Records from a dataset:
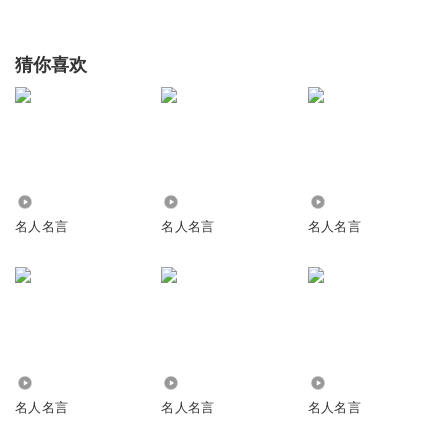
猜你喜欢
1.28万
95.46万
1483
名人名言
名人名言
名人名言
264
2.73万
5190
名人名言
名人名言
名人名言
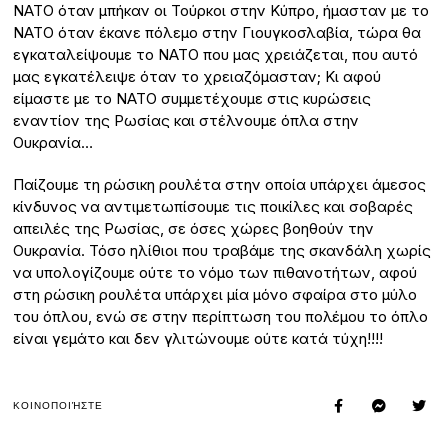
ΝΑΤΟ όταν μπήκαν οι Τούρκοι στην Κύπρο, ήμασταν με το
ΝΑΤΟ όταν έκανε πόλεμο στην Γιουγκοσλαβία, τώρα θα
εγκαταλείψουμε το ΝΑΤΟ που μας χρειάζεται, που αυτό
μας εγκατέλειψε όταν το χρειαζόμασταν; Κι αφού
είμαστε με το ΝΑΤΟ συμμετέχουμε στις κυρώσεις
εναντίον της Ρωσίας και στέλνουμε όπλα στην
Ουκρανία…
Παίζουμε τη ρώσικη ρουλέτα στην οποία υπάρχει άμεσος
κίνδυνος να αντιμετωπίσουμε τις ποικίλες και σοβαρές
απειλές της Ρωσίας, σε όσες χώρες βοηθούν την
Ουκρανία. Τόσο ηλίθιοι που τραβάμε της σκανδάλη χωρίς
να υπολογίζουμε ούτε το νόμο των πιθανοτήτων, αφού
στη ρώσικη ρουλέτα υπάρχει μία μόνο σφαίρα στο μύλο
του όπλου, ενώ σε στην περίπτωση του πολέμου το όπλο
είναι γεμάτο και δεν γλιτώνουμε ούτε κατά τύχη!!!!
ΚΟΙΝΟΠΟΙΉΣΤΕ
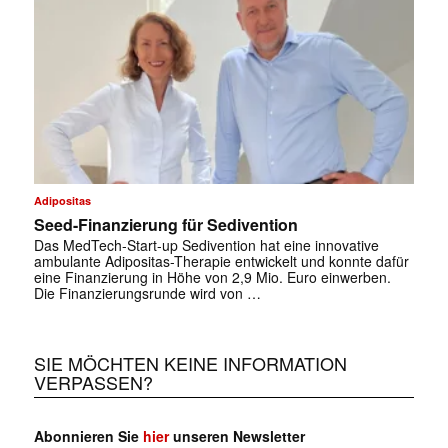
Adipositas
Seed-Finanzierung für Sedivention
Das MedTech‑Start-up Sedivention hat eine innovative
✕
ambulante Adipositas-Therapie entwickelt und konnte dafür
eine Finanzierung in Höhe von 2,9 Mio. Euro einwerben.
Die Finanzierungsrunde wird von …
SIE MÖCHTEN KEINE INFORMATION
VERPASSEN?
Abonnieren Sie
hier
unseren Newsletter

WHAT THE TASK REQUIRES: If an entry above holds a picture, leave that picture out and print the rest exactly.

ANSWER SPACE:
猜你喜欢
1.28万
95.46万
1483
名人名言
名人名言
名人名言
264
2.73万
5190
名人名言
名人名言
名人名言
ΝΑΤΟ όταν μπήκαν οι Τούρκοι στην Κύπρο, ήμασταν με το
ΝΑΤΟ όταν έκανε πόλεμο στην Γιουγκοσλαβία, τώρα θα
εγκαταλείψουμε το ΝΑΤΟ που μας χρειάζεται, που αυτό
μας εγκατέλειψε όταν το χρειαζόμασταν; Κι αφού
είμαστε με το ΝΑΤΟ συμμετέχουμε στις κυρώσεις
εναντίον της Ρωσίας και στέλνουμε όπλα στην
Ουκρανία…
Παίζουμε τη ρώσικη ρουλέτα στην οποία υπάρχει άμεσος
κίνδυνος να αντιμετωπίσουμε τις ποικίλες και σοβαρές
απειλές της Ρωσίας, σε όσες χώρες βοηθούν την
Ουκρανία. Τόσο ηλίθιοι που τραβάμε της σκανδάλη χωρίς
να υπολογίζουμε ούτε το νόμο των πιθανοτήτων, αφού
στη ρώσικη ρουλέτα υπάρχει μία μόνο σφαίρα στο μύλο
του όπλου, ενώ σε στην περίπτωση του πολέμου το όπλο
είναι γεμάτο και δεν γλιτώνουμε ούτε κατά τύχη!!!!
ΚΟΙΝΟΠΟΙΉΣΤΕ
Adipositas
Seed-Finanzierung für Sedivention
Das MedTech‑Start-up Sedivention hat eine innovative
✕
ambulante Adipositas-Therapie entwickelt und konnte dafür
eine Finanzierung in Höhe von 2,9 Mio. Euro einwerben.
Die Finanzierungsrunde wird von …
SIE MÖCHTEN KEINE INFORMATION
VERPASSEN?
Abonnieren Sie
hier
unseren Newsletter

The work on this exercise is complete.